Внезапно мне захотелось укусить Бетти или начать мутузить ее по лицу, долго, как боксерскую грушу.

– Я тоже встревожена, Бетти, но мы не можем поднять тревогу просто так. У нас нет конкретных сведений. Ты знаешь что-нибудь, чего не знаю я?

– Эти люди, туземцы, они наш барометр, понимаешь? И Зубы Ветра – так их называют африканцы, – она сделала паузу для создания эффекта, – Зубы Ветра приходят неожиданно. Они могут лететь весь день без остановки, покрывая тысячи и тысячи миль.

– Знаю, то же самое я слышала вчера в лагере, когда раздавали еду. Что-нибудь еще ты знаешь?

– В пятьдесят восьмом году, когда Мэвис Эндерби работала в лагере в Эфиопии, нашествие саранчи погубило столько зерна, что можно было прокормить миллион человек в течение года. Конечно, больше всего меня волнует урожай, Линде я уже говорила. Представь – на многие мили небо становится черным от саранчи, будто покрытым копотью, солнца не видно.

– Я знаю, – сказала я намного громче, чем следовало, и зря – меньше всего мне хотелось злить Бетти. – Ты что-нибудь еще слышала?

– В день они съедают столько же, сколько весят, ты знала?

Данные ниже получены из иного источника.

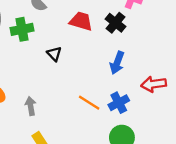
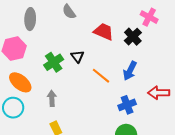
green cross: (22, 29) -> (54, 62), moved, turned -30
orange line: (89, 103) -> (101, 76), moved

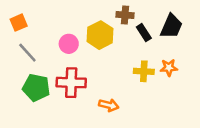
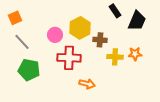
brown cross: (125, 15) -> (100, 40), moved
black rectangle: (144, 33) -> (115, 11), moved
red cross: (71, 83) -> (69, 58), moved

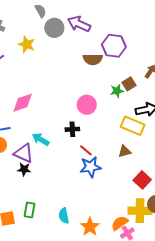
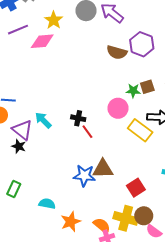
pink diamond: (23, 103) -> (42, 41), moved
pink circle: (87, 105) -> (118, 108), moved
red line: (86, 150) -> (87, 132), moved
brown triangle: (125, 151) -> (103, 169), moved, size x1.5
blue star: (91, 167) -> (84, 176), moved
cyan semicircle: (64, 216) -> (47, 204), turned 98
orange semicircle: (120, 223) -> (102, 226), turned 60

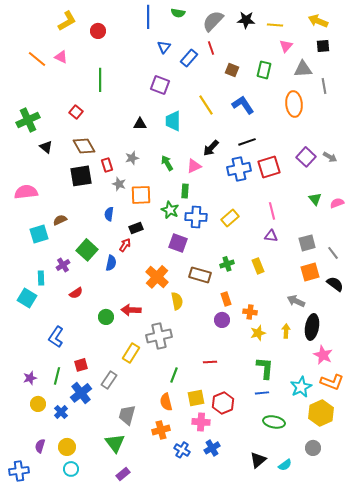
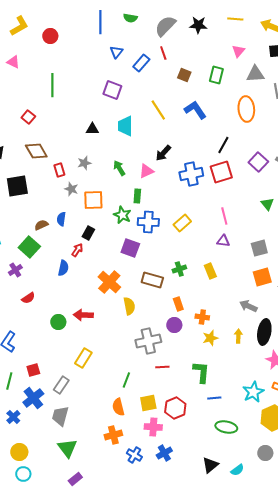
yellow line: (275, 25) -> (235, 19), moved
black line: (247, 142) -> (223, 145), moved, turned -42
black square: (81, 176) -> (17, 186), moved
brown semicircle: (60, 220) -> (41, 225), moved
black rectangle: (136, 228) -> (88, 233), turned -40
green square: (87, 250) -> (29, 247), moved
gray cross: (159, 336) -> (148, 341), moved
green L-shape: (265, 368) -> (201, 372), moved
gray trapezoid: (127, 415) -> (60, 416), moved

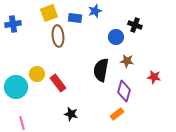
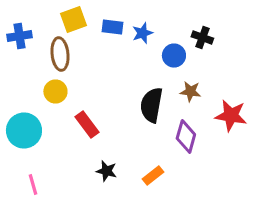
blue star: (95, 11) -> (142, 33), moved
brown ellipse: (58, 36) -> (60, 54), moved
yellow circle: (37, 74) -> (55, 92), moved
red star: (154, 77) -> (231, 115), size x1.5
orange rectangle: (117, 114) -> (153, 175), moved

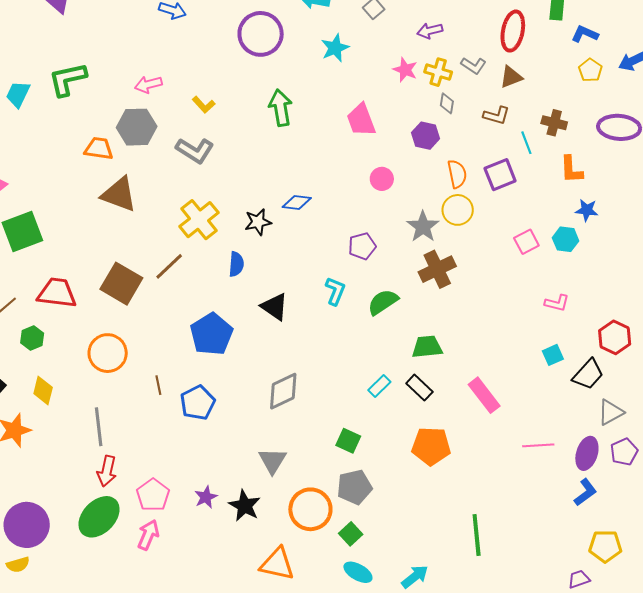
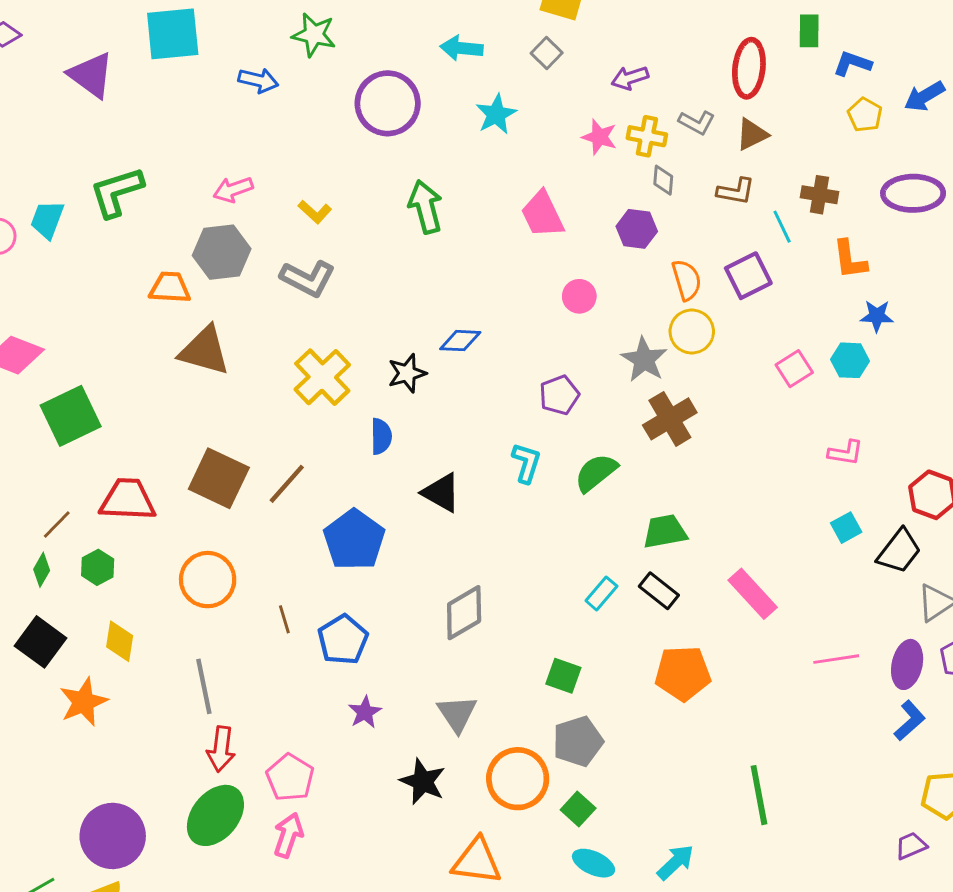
brown line: (169, 266) -> (287, 484), moved
purple star: (206, 497) -> (365, 712), moved

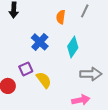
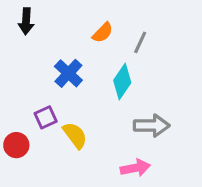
gray line: (85, 11) -> (140, 42), moved
orange semicircle: (61, 17) -> (103, 33), turned -144

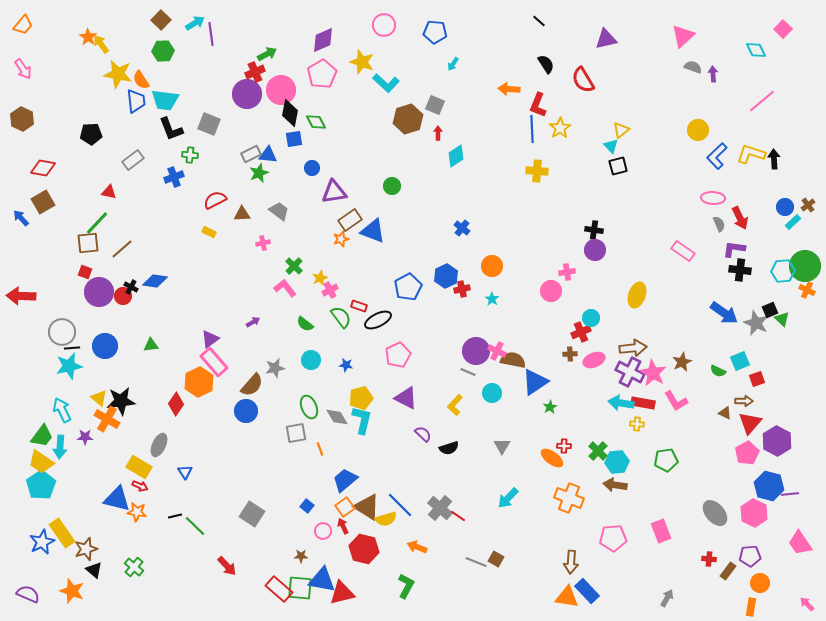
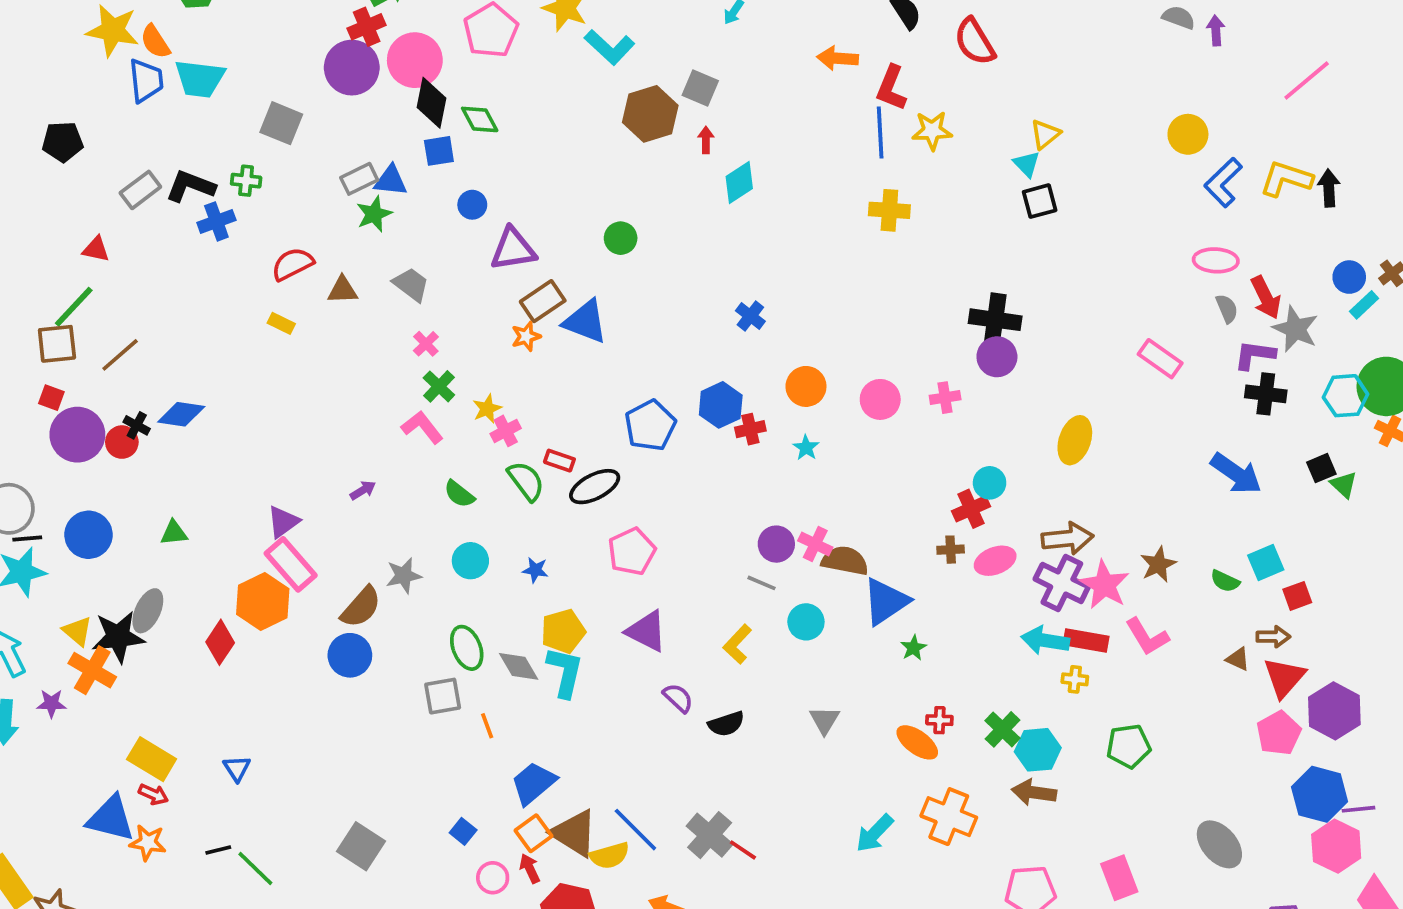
yellow star: (560, 128) -> (932, 131), turned 30
black L-shape: (171, 129) -> (190, 186), moved, turned 132
black cross: (594, 230) -> (995, 320), size x1.5
pink cross: (263, 243) -> (426, 344), moved, turned -32
pink circle: (551, 291) -> (880, 399), moved
gray star: (756, 323) -> (1295, 329), moved
purple circle: (476, 351) -> (776, 544), size x0.7
gray ellipse: (159, 445) -> (148, 611), moved
cyan arrow: (508, 498) -> (875, 833), moved
pink hexagon: (754, 513) -> (1336, 846), moved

Скоро сбор урожая, такой кошмар, и они передвигаются так быстро – целые тучи саранчи...

Этим утром мне предстояло так много сделать. Надо просто выставить ее, подумала я.

– Спасибо, Бетти, – сказала я. – Большое спасибо за помощь. Очень тревожные новости, но ты же знаешь... вместе справимся... Мне действительно нужно идти, спасибо, что зашла.

Это сработало. Замечательно. Бетти восприняла мои слова как намек, закатила глаза с показным смущением и бросилась ко мне обниматься.

– Ладно, нужно поторопиться в лагерь, если мы хотим успеть вернуться и встретить нового доктора, – сказала она, еще раз обняла меня и ушла.

Сегодня должен был приехать новый врач, американец. Бетти уезжала через три недели, и его вызвали на замену. Мы собирались устроить праздничный обед в его честь. По рассказам, одна из наших медсестер, Линда, работала с ним в Чаде два года назад. Но сама она скрытничала на этот счет и молчала как рыба. Хотя и так было ясно, что она с ним переписывалась. Линда заливалась краской каждый раз, когда мы говорили, где будет спать наш новый доктор. Я надеялась, что он окажется нормальным. Мы жили чем-то вроде очень тесной общины, уже давно притерлись друг к другу. Новый человек легко мог бы нарушить равновесие.

Я села на кровать и стала думать о том, что сказала Бетти. Несмотря на то что меня в ней многое раздражало, она была хорошим врачом и давно работала в Африке – судя по ее рассказам, чуть ли не с начала прошлого века. Слухи слухами, но если логично рассуждать – выводы неутешительные. Впервые за несколько лет в Кефти прошли дожди. В Африке, по жестокой иронии, сильные дожди после засухи создают идеальные условия для размножения саранчи. И полчища саранчи действительно могли передвигаться с огромной скоростью. Нашествие саранчи в период сбора урожая – хуже, чем война. Беженцы хлыну т моментально, в несметных количествах.